Lancaster City Council on Dec. 17 approved the city's 2025 operating budget, voted to raise the city's earned-income tax (EIT) from 0.6% to 1.1%, and adopted several ordinances reallocating American Rescue Plan Act (ARPA) funds for city projects and housing programs.
The council's actions included passage of the administration's budget ordinance for 2025, a separate ordinance keeping the 2025 property tax millage unchanged, an ordinance increasing the EIT, and a set of ARPA appropriations that redirect previously awarded but unspent federal funds back into local programs such as a critical home-repair program and park improvements.
The decisions cap a meeting that featured extended public comment and several residents urging council to include tax-exemption or rebate mechanisms for low-income households before adopting Home Rule-era tax changes. Speakers also raised maintenance and safety concerns for bike lanes and city parks.
Council adopted the 2025 budget after public remarks from residents and advocates who asked for exemptions or rebates for low‑income residents and questioned administrative readiness to implement relief programs tied to the new Home Rule authority. Resident Tony Dastra pressed for exemptions and a rebate mechanism tied to municipal services; Arthur Morris and other residents questioned the timing and scale of the EIT increase and offered revenue projections that they said staff should review.

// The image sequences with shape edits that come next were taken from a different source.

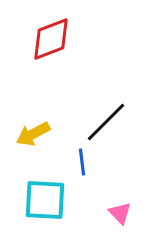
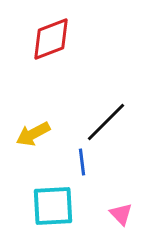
cyan square: moved 8 px right, 6 px down; rotated 6 degrees counterclockwise
pink triangle: moved 1 px right, 1 px down
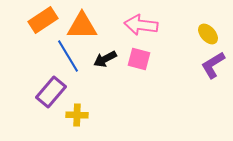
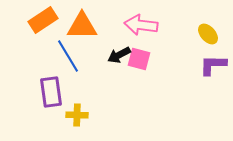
black arrow: moved 14 px right, 4 px up
purple L-shape: rotated 32 degrees clockwise
purple rectangle: rotated 48 degrees counterclockwise
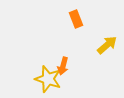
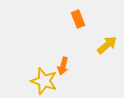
orange rectangle: moved 2 px right
yellow star: moved 4 px left, 2 px down
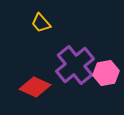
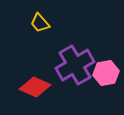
yellow trapezoid: moved 1 px left
purple cross: rotated 9 degrees clockwise
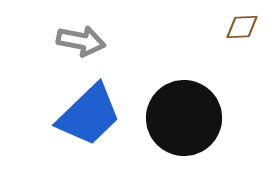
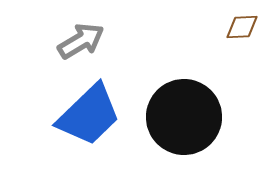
gray arrow: rotated 42 degrees counterclockwise
black circle: moved 1 px up
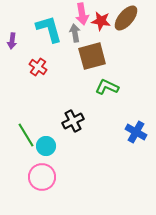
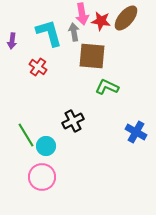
cyan L-shape: moved 4 px down
gray arrow: moved 1 px left, 1 px up
brown square: rotated 20 degrees clockwise
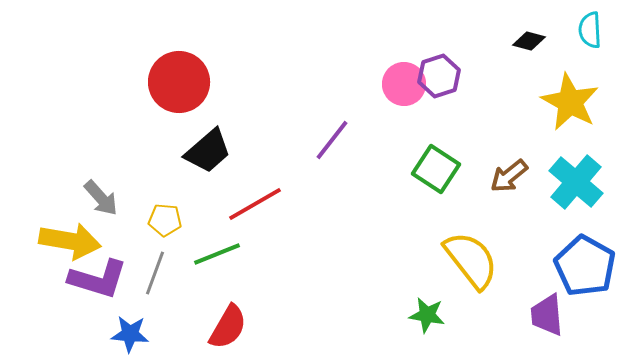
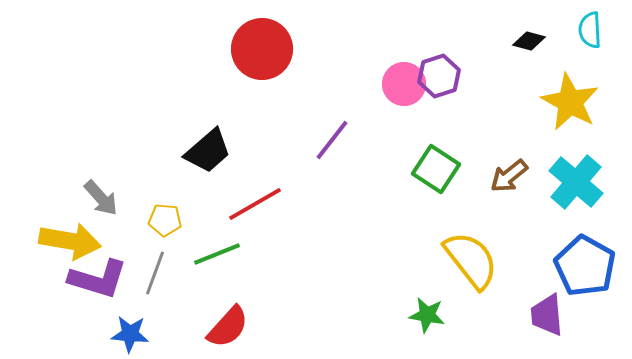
red circle: moved 83 px right, 33 px up
red semicircle: rotated 12 degrees clockwise
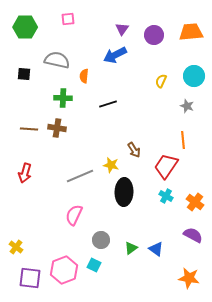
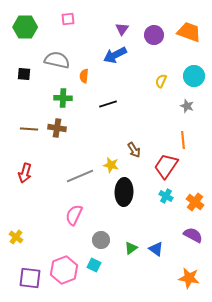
orange trapezoid: moved 2 px left; rotated 25 degrees clockwise
yellow cross: moved 10 px up
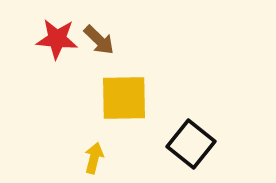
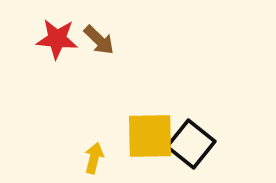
yellow square: moved 26 px right, 38 px down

Mayor Saraki said the additional EIT revenue is intended in part to shore up the city's reserve ratio for bond-rating considerations: "our general reserve fund, which is currently, I believe, 14.7 percent, and we're trying to get it closer to 20," she said during the meeting.
Public commenters and several council members asked staff for follow-up analysis on implementation costs, the county tax-collection bureau's willingness to process Home Rule changes, and whether exemptions or rebate programs could be administered without burdening city staff.